### Work required
Line by line, reproduce exactly the beginning of the listing below, ending with the line that contains "Pengelola Program ATM" and adding nothing.

··· Source data

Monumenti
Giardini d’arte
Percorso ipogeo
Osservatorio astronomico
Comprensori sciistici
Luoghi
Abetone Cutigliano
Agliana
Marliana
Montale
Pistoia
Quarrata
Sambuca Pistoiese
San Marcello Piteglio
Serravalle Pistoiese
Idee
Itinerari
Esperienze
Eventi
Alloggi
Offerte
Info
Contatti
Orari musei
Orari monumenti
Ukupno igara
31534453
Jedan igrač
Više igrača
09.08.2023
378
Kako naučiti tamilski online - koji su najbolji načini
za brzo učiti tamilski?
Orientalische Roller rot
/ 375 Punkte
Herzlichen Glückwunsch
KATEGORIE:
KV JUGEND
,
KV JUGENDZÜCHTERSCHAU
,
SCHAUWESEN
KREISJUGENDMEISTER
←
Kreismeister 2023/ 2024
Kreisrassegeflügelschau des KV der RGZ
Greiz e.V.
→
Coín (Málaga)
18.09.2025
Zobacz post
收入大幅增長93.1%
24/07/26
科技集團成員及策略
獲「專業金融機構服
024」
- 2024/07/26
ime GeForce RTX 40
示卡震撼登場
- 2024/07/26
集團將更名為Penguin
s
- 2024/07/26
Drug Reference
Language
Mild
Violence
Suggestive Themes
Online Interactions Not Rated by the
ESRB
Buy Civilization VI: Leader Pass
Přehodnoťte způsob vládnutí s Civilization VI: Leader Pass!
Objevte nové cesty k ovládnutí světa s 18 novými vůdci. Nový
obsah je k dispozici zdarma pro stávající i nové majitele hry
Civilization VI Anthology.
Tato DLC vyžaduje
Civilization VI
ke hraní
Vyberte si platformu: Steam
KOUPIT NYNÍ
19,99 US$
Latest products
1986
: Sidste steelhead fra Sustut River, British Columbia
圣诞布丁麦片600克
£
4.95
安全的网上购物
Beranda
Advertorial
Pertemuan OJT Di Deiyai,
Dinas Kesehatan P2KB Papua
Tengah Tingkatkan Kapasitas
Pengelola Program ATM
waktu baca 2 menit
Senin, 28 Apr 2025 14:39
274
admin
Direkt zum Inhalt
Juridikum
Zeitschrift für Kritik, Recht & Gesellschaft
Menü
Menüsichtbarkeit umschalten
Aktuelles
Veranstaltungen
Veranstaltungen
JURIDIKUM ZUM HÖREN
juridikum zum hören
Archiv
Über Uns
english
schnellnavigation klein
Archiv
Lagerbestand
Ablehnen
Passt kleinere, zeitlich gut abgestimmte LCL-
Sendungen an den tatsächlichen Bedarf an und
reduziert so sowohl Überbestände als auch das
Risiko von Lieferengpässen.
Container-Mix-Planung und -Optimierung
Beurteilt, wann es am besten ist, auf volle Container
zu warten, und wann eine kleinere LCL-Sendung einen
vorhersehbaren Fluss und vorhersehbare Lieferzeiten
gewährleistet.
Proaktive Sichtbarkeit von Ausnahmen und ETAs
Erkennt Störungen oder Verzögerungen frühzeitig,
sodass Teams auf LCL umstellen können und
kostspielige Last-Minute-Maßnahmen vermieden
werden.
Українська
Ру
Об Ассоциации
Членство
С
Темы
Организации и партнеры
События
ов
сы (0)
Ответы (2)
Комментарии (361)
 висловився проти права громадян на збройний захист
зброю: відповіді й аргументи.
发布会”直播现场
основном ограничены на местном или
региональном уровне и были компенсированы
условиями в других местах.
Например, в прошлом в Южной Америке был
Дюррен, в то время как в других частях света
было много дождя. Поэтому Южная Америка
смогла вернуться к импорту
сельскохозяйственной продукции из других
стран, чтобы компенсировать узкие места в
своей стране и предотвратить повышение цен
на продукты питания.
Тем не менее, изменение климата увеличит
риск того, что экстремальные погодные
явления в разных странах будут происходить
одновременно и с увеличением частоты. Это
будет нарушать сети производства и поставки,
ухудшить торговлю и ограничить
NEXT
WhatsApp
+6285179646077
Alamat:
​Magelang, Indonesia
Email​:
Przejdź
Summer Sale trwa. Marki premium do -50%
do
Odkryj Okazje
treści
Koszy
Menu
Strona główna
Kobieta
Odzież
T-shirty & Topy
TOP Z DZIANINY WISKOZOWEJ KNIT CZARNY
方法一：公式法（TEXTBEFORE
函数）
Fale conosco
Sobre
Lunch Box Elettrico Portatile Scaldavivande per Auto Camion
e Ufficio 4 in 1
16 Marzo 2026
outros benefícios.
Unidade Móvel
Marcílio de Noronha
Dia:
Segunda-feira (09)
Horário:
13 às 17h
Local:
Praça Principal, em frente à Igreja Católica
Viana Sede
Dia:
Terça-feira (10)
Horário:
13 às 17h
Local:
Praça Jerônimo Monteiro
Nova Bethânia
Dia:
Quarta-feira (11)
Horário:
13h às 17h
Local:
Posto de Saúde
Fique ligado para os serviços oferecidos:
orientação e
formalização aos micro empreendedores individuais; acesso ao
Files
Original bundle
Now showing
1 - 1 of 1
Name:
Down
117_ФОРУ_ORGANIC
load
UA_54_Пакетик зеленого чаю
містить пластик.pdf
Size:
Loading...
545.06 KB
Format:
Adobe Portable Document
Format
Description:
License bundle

······

### Expected answer
Monumenti
Giardini d’arte
Percorso ipogeo
Osservatorio astronomico
Comprensori sciistici
Luoghi
Abetone Cutigliano
Agliana
Marliana
Montale
Pistoia
Quarrata
Sambuca Pistoiese
San Marcello Piteglio
Serravalle Pistoiese
Idee
Itinerari
Esperienze
Eventi
Alloggi
Offerte
Info
Contatti
Orari musei
Orari monumenti
Ukupno igara
31534453
Jedan igrač
Više igrača
09.08.2023
378
Kako naučiti tamilski online - koji su najbolji načini
za brzo učiti tamilski?
Orientalische Roller rot
/ 375 Punkte
Herzlichen Glückwunsch
KATEGORIE:
KV JUGEND
,
KV JUGENDZÜCHTERSCHAU
,
SCHAUWESEN
KREISJUGENDMEISTER
←
Kreismeister 2023/ 2024
Kreisrassegeflügelschau des KV der RGZ
Greiz e.V.
→
Coín (Málaga)
18.09.2025
Zobacz post
收入大幅增長93.1%
24/07/26
科技集團成員及策略
獲「專業金融機構服
024」
- 2024/07/26
ime GeForce RTX 40
示卡震撼登場
- 2024/07/26
集團將更名為Penguin
s
- 2024/07/26
Drug Reference
Language
Mild
Violence
Suggestive Themes
Online Interactions Not Rated by the
ESRB
Buy Civilization VI: Leader Pass
Přehodnoťte způsob vládnutí s Civilization VI: Leader Pass!
Objevte nové cesty k ovládnutí světa s 18 novými vůdci. Nový
obsah je k dispozici zdarma pro stávající i nové majitele hry
Civilization VI Anthology.
Tato DLC vyžaduje
Civilization VI
ke hraní
Vyberte si platformu: Steam
KOUPIT NYNÍ
19,99 US$
Latest products
1986
: Sidste steelhead fra Sustut River, British Columbia
圣诞布丁麦片600克
£
4.95
安全的网上购物
Beranda
Advertorial
Pertemuan OJT Di Deiyai,
Dinas Kesehatan P2KB Papua
Tengah Tingkatkan Kapasitas
Pengelola Program ATM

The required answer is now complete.